Weinberger told the Harvard audience that housing is the topic he knows best, first as an affordable-housing developer and later as mayor.
He pointed to the roughly 2,100 net new housing units permitted in Burlington during his time in office, the most for any twelve-year stretch in recent history. A major zoning rewrite in 2016 and later changes that required a percentage of new units to be income-restricted were the main tools his administration used.
The numbers are accurate, but they come with context. When Weinberger took office in 2012 the median home price in Burlington was about $257,000. When he left in 2024 it was $525,000.

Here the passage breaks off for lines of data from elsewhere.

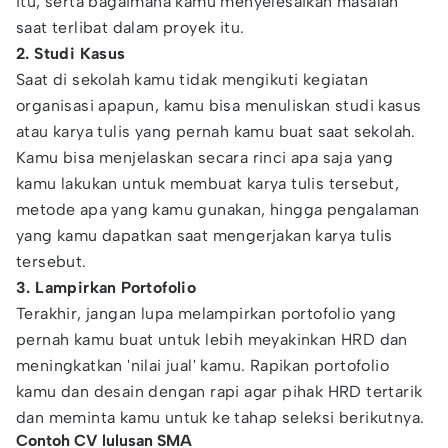
itu, serta bagaimana kamu menyelesaikan masalah
saat terlibat dalam proyek itu.
2. Studi Kasus
Saat di sekolah kamu tidak mengikuti kegiatan
organisasi apapun, kamu bisa menuliskan studi kasus
atau karya tulis yang pernah kamu buat saat sekolah.
Kamu bisa menjelaskan secara rinci apa saja yang
kamu lakukan untuk membuat karya tulis tersebut,
metode apa yang kamu gunakan, hingga pengalaman
yang kamu dapatkan saat mengerjakan karya tulis
tersebut.
3. Lampirkan Portofolio
Terakhir, jangan lupa melampirkan portofolio yang
pernah kamu buat untuk lebih meyakinkan HRD dan
meningkatkan 'nilai jual' kamu. Rapikan portofolio
kamu dan desain dengan rapi agar pihak HRD tertarik
dan meminta kamu untuk ke tahap seleksi berikutnya.
Contoh CV lulusan SMA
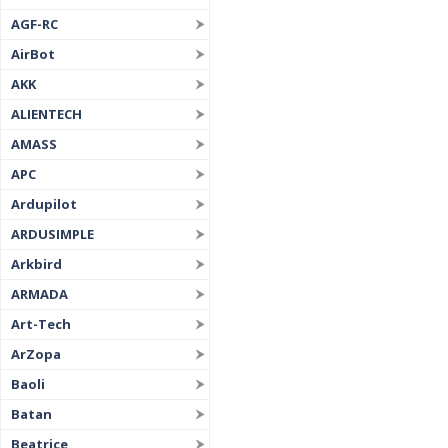
AGF-RC
AirBot
AKK
ALIENTECH
AMASS
APC
Ardupilot
ARDUSIMPLE
Arkbird
ARMADA
Art-Tech
ArZopa
Baoli
Batan
Beatrice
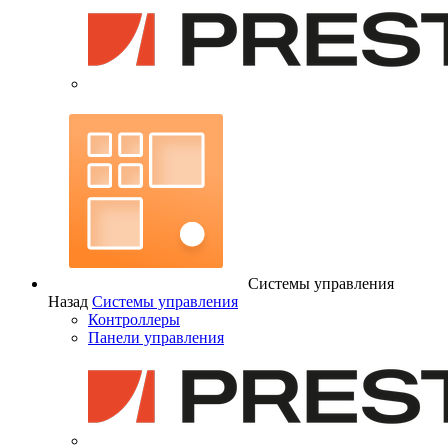
Системы управления
Назад
Системы управления
Контроллеры
Панели управления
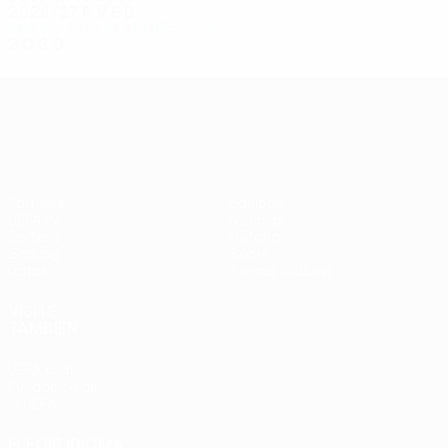
2026/27
P
V
E
D
Primera fase de clasificación
2
0
2
0
UEFA Conference League
Partidos
Equipos
UEFA.tv
Noticias
Sorteos
Historia
Gaming
Sobre
Datos
Tienda (clubes)
VISITE
TAMBIÉN
UEFA.com
Fundación de
la UEFA
ELEGIR IDIOMA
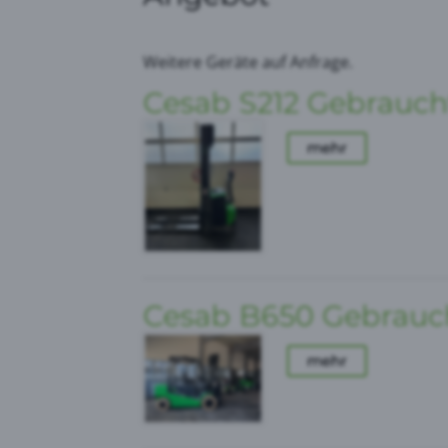
Weitere Geräte auf Anfrage.
Cesab S212 Gebrauc
mehr
Cesab B650 Gebrauch
mehr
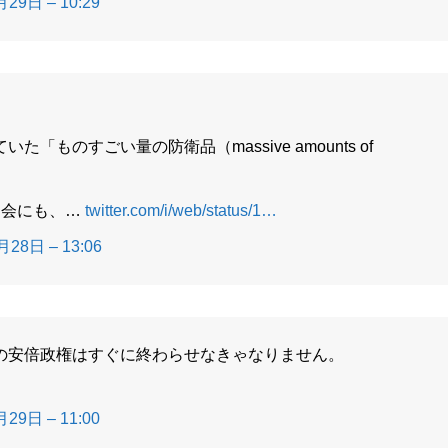
29日 – 10:29
ものすごい量の防衛品（massive amounts of
国会にも、…
twitter.com/i/web/status/1…
28日 – 13:06
の安倍政権はすぐに終わらせなきゃなりません。
29日 – 11:00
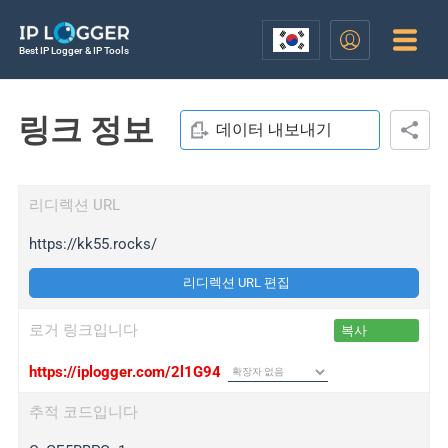
Best IP Logger & IP Tools
링크 정보
데이터 내보내기
리디렉션 URL
https://kk55.rocks/
리디렉션 URL 편집
로거 링크입니다
복사
https://iplogger.com/2l1G94
추적 코드입니다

Rent for a two-bedroom apartment rose from around $1,200 a month to over $2,100. The rental vacancy rate stayed below 2 percent for almost the entire period, often closer to 1 percent.
In the interview he said Burlington built more housing per capita than almost any similar city in New England, which city planning department data supports. Still, demand far outran supply and prices kept climbing.
On public safety, Weinberger said the country is “still in a challenging time” and noted he recently brought his embattled former police chief, Brandon del Pozo, to Harvard to talk about opioids and policing.
Crime trends in Burlington during his tenure were mixed. Violent crime ended 2023 about where it started in 2012. Property crime, mainly car break-ins and shoplifting, rose roughly 30 percent over the same period.
Overdose deaths spiked in 2021-2023 before dropping again in 2024. However, the police department spent most of the last five years 15 to 20 officers short of its authorized strength.
Since Miro Weinberger left office in April 2024, Burlington’s crime rates have shown a mixed picture. Early 2024 saw a 23% rise in incidents compared to 2023, with police handling more calls despite staffing shortages—down to 69 officers from an authorized 87.
Violent crime held steady at around 4.15 per 1,000 residents, per 2023 data, but property crimes like thefts climbed 30% over the prior decade.
Climate policy was the third area the former mayor highlighted. One of Weinberger’s long claimed achievements is that Burlington reaching “net-zero energy” across city government operations.

In 2020, the Burlington Electric Department fully transitioned to 100 percent renewable electricity and carbon-neutral district heat, finishing a goal that began before he was mayor.
City buildings and vehicles met net-zero targets through a mix of on-site solar, efficiency upgrades, and the purchase of out-of-state renewable energy credits and Vermont wood-chip carbon offsets. During his time as mayor, Weinberger received backlash over the operation of the McNeil energy plant, which some claim hurts climate.
Burlington Electric Department recently released a report on potentially retrofitting the decades-old energy plant, aiming to make it more climate friendly.
Since leaving office in April 2024, Weinberger has used the Harvard fellowship to start Let’s Build Homes, a new statewide group that pushes for faster permitting and more apartments across Vermont. He told students the organization probably would not exist without the time and focus the fellowship gave him.
He also encouraged Kennedy School students to consider careers in city or town government rather than jumping straight to state or federal jobs. He said that local government gives officials the most direct contact with residents and lets them see results quickly. He pointed to programs like the Taubman Center’s Transition Term, which places students in city halls for a semester, as good ways to test the work.
Weinberger also pointed to his great success in his chief campaign promise in 2012: fixing Burlington’s bond rating. “We went from the edge of junk bond status to regaining our AA rating in just over nine years,” he said.
Weinberger has not said whether he plans to run for higher office. For now he is teaching classes, holding office hours for students, and is splitting time between Cambridge and Vermont, according to the school. His Harvard post runs through the spring semester.